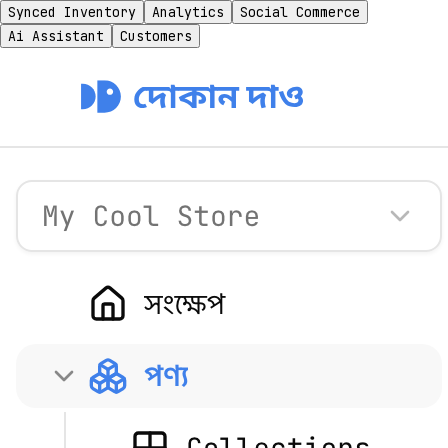
Synced Inventory
Analytics
Social Commerce
Ai Assistant
Customers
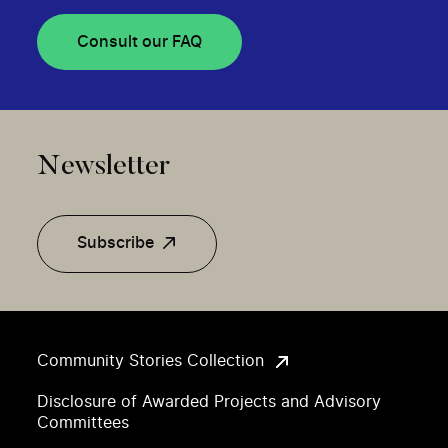
Consult our FAQ
Newsletter
Subscribe
Community Stories Collection
Disclosure of Awarded Projects and Advisory
Committees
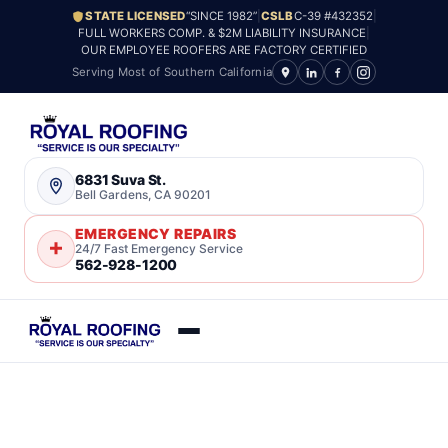
STATE LICENSED
“SINCE 1982”
|
CSLB
C-39 #432352
|
FULL WORKERS COMP. & $2M LIABILITY INSURANCE
|
OUR EMPLOYEE ROOFERS ARE FACTORY CERTIFIED
Serving Most of Southern California
6831 Suva St.
Bell Gardens, CA 90201
EMERGENCY REPAIRS
24/7 Fast Emergency Service
562-928-1200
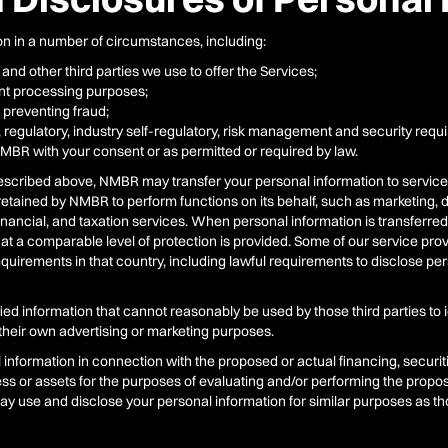
n in a number of circumstances, including:
 and other third parties we use to offer the Services;
ment processing purposes;
 preventing fraud;
, regulatory, industry self-regulatory, risk management and security req
NMBR with your consent or as permitted or required by law.
 described above, NMBR may transfer your personal information to service p
s retained by NMBR to perform functions on its behalf, such as marketing,
, financial, and taxation services. When personal information is transferre
at a comparable level of protection is provided. Some of our service pr
requirements in that country, including lawful requirements to disclose p
d information that cannot reasonably be used by those third parties to 
r their own advertising or marketing purposes.
nformation in connection with the proposed or actual financing, securitiz
iness or assets for the purposes of evaluating and/or performing the prop
y use and disclose your personal information for similar purposes as thos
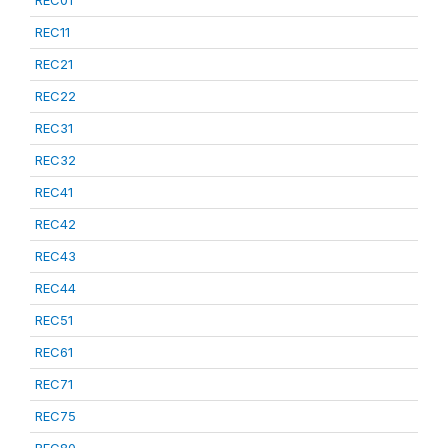
REC01
REC11
REC21
REC22
REC31
REC32
REC41
REC42
REC43
REC44
REC51
REC61
REC71
REC75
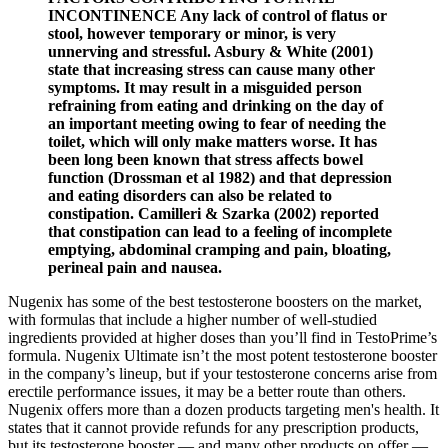
INCONTINENCE Any lack of control of flatus or
stool, however temporary or minor, is very
unnerving and stressful. Asbury & White (2001)
state that increasing stress can cause many other
symptoms. It may result in a misguided person
refraining from eating and drinking on the day of
an important meeting owing to fear of needing the
toilet, which will only make matters worse. It has
been long been known that stress affects bowel
function (Drossman et al 1982) and that depression
and eating disorders can also be related to
constipation. Camilleri & Szarka (2002) reported
that constipation can lead to a feeling of incomplete
emptying, abdominal cramping and pain, bloating,
perineal pain and nausea.
Nugenix has some of the best testosterone boosters on the market,
with formulas that include a higher number of well-studied
ingredients provided at higher doses than you’ll find in TestoPrime’s
formula. Nugenix Ultimate isn’t the most potent testosterone booster
in the company’s lineup, but if your testosterone concerns arise from
erectile performance issues, it may be a better route than others.
Nugenix offers more than a dozen products targeting men's health. It
states that it cannot provide refunds for any prescription products,
but its testosterone booster — and many other products on offer —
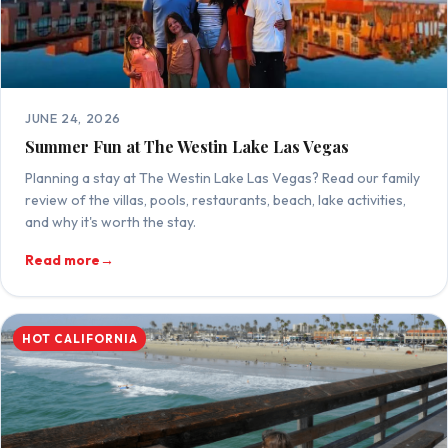
JUNE 24, 2026
Summer Fun at The Westin Lake Las Vegas
Planning a stay at The Westin Lake Las Vegas? Read our family
review of the villas, pools, restaurants, beach, lake activities,
and why it's worth the stay.
Read more
→
HOT CALIFORNIA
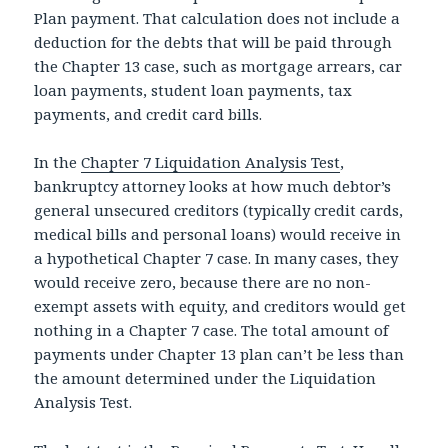
Plan payment. That calculation does not include a
deduction for the debts that will be paid through
the Chapter 13 case, such as mortgage arrears, car
loan payments, student loan payments, tax
payments, and credit card bills.
In the
Chapter 7 Liquidation Analysis Test
,
bankruptcy attorney looks at how much debtor’s
general unsecured creditors (typically credit cards,
medical bills and personal loans) would receive in
a hypothetical Chapter 7 case. In many cases, they
would receive zero, because there are no non-
exempt assets with equity, and creditors would get
nothing in a Chapter 7 case. The total amount of
payments under Chapter 13 plan can’t be less than
the amount determined under the Liquidation
Analysis Test.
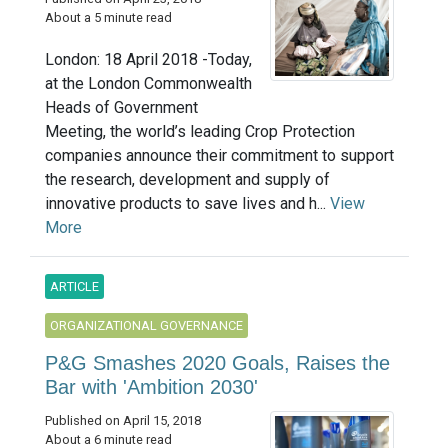
About a 5 minute read
London: 18 April 2018 -Today,
at the London Commonwealth
Heads of Government
Meeting, the world’s leading Crop Protection
companies announce their commitment to support
the research, development and supply of
innovative products to save lives and h...
View
More
ARTICLE
ORGANIZATIONAL GOVERNANCE
P&G Smashes 2020 Goals, Raises the
Bar with 'Ambition 2030'
Published on April 15, 2018
About a 6 minute read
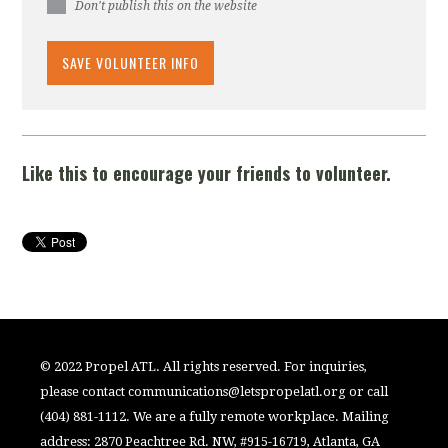
Don't publish this on the website
Like this to encourage your friends to volunteer.
© 2022 Propel ATL. All rights reserved. For inquiries,
please contact
communications@letspropelatl.org
or call
(404) 881-1112. We are a fully remote workplace. Mailing
address: 2870 Peachtree Rd. NW, #915-16719, Atlanta, GA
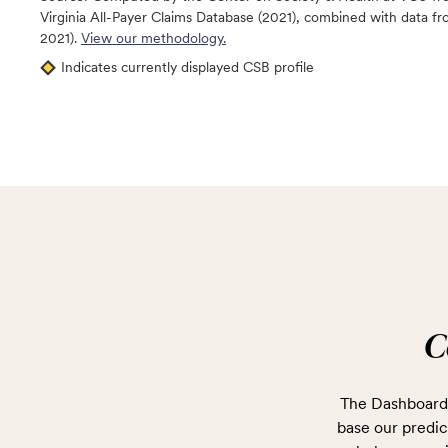
Virginia All-Payer Claims Database (2021), combined with data
2021).
View our methodology.
Indicates currently displayed CSB profile
C
The Dashboard 
base our predict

• Assignment
Look above for the line with "and why it's worth the stay." and the line with "would receive zero, because"; set down those two lines and all lines between them exactly, without pictures and without anything else.

• Result for this task
and why it's worth the stay.
Read more
→
HOT CALIFORNIA
Plan payment. That calculation does not include a
deduction for the debts that will be paid through
the Chapter 13 case, such as mortgage arrears, car
loan payments, student loan payments, tax
payments, and credit card bills.
In the
Chapter 7 Liquidation Analysis Test
,
bankruptcy attorney looks at how much debtor’s
general unsecured creditors (typically credit cards,
medical bills and personal loans) would receive in
a hypothetical Chapter 7 case. In many cases, they
would receive zero, because there are no non-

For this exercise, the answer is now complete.